Floth’s National Manager for Building Information Modelling, Andrew Reynolds, came to many of the same conclusions as Realserve’s James Sawell and for the same reasons.
Reynolds said their clients often find that 30- or 40-year-old building plans don’t represent what’s there now.

Isolating plant equipment. Image courtesy of Floth Consulting

“Walls might not have been built as designed, doors and windows have been moved and building services have been renewed or removed without plans being updated”, he said.

Floth’s job is to capture the as-built geometry and all the building’s features – the mechanical, electrical and plumbing services, the heating, ventilation, air-con – everything.

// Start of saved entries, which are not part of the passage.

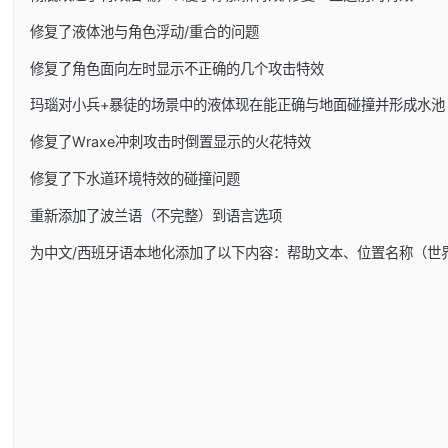
修复了液体池与角色浮动/重合的问题
修复了角色面向左时显示不正确的几个攻击特效
玛瑙对小兵+暴徒的场景中的液体现在能正确与地面碰撞并形成水池
修复了Wraxe冲刺攻击时倒置显示的火花特效
修复了下水道环境特效的碰撞问题
重新添加了波兰语（不完整）到语言选项
为中文/西班牙语本地化添加了以下内容：帮助文本、位置名称（世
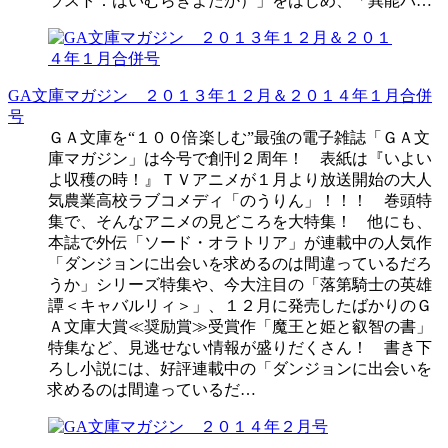
ラスト：はいむらきよたか）」をはじめ、「異能バ…
GA文庫マガジン ２０１３年１２月＆２０１４年１月合併
号
ＧＡ文庫を“１００倍楽しむ”最強の電子雑誌「ＧＡ文
庫マガジン」は今号で創刊２周年！ 表紙は『いよい
よ収穫の時！』ＴＶアニメが１月より放送開始の大人
気農業高校ラブコメディ「のうりん」！！！ 巻頭特
集で、そんなアニメの見どころを大特集！ 他にも、
本誌で外伝「ソード・オラトリア」が連載中の人気作
「ダンジョンに出会いを求めるのは間違っているだろ
うか」シリーズ特集や、今大注目の「落第騎士の英雄
譚＜キャバルリィ＞」、１２月に発売したばかりのＧ
Ａ文庫大賞≪奨励賞≫受賞作「魔王と姫と叡智の書」
特集など、見逃せない情報が盛りだくさん！ 書き下
ろし小説には、好評連載中の「ダンジョンに出会いを
求めるのは間違っているだ…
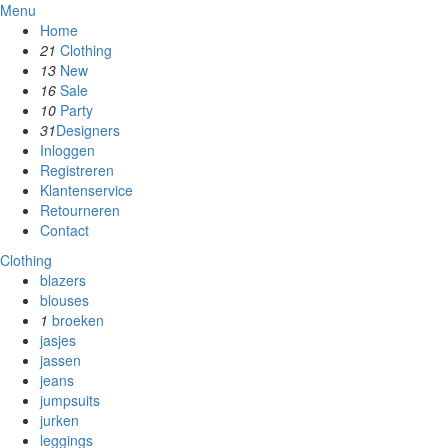
Menu
Home
21
Clothing
13
New
16
Sale
10
Party
31
Designers
Inloggen
Registreren
Klantenservice
Retourneren
Contact
Clothing
blazers
blouses
1
broeken
jasjes
jassen
jeans
jumpsuits
jurken
leggings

Until recently a typical job for Floth would require two engineers onsite with a tape measure for one or two weeks – recording information onto hard copy plans. Inevitably, the engineers would sometimes return to a site several times to pick up missed detail. That was before Floth invested in their BLK360.

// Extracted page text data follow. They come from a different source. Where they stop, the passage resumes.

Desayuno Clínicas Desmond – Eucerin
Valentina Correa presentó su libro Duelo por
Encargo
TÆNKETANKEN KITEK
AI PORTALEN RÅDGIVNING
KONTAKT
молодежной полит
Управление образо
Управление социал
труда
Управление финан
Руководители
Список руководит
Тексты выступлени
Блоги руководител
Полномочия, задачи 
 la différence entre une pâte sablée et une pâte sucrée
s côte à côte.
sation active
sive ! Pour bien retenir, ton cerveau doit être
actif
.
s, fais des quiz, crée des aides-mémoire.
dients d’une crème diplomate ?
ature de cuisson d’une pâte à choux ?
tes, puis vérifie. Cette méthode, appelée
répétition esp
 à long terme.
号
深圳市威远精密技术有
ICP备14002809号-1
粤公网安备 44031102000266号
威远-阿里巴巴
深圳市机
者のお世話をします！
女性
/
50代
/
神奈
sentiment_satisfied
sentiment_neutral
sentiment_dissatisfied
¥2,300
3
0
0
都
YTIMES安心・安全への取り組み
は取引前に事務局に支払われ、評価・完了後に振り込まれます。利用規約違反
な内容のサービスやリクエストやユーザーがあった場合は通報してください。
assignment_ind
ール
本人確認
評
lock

“With the BLK360 the same job takes one or two days,” Reynolds said. “We capture absolutely everything up front, so there’s no need for return visits to check anything”.

Both Realserve and Floth highlighted the benefits the BLK360 and ReCap Pro pairing offers for validating data onsite – scans can be aligned and then viewed, and data can be visualised in real time to confirm it isn’t corrupted and that coverage is adequate.

Facade scanning. Image courtesy of Realserve

While the two companies have different client bases, their onsite work practices, data management and client deliverables are quite similar. After acquisition, the point cloud data is registered and cleaned up in ReCap Pro, then exported in a format suitable for Autodesk’s Revit software (their clients’ 3D building information modelling software).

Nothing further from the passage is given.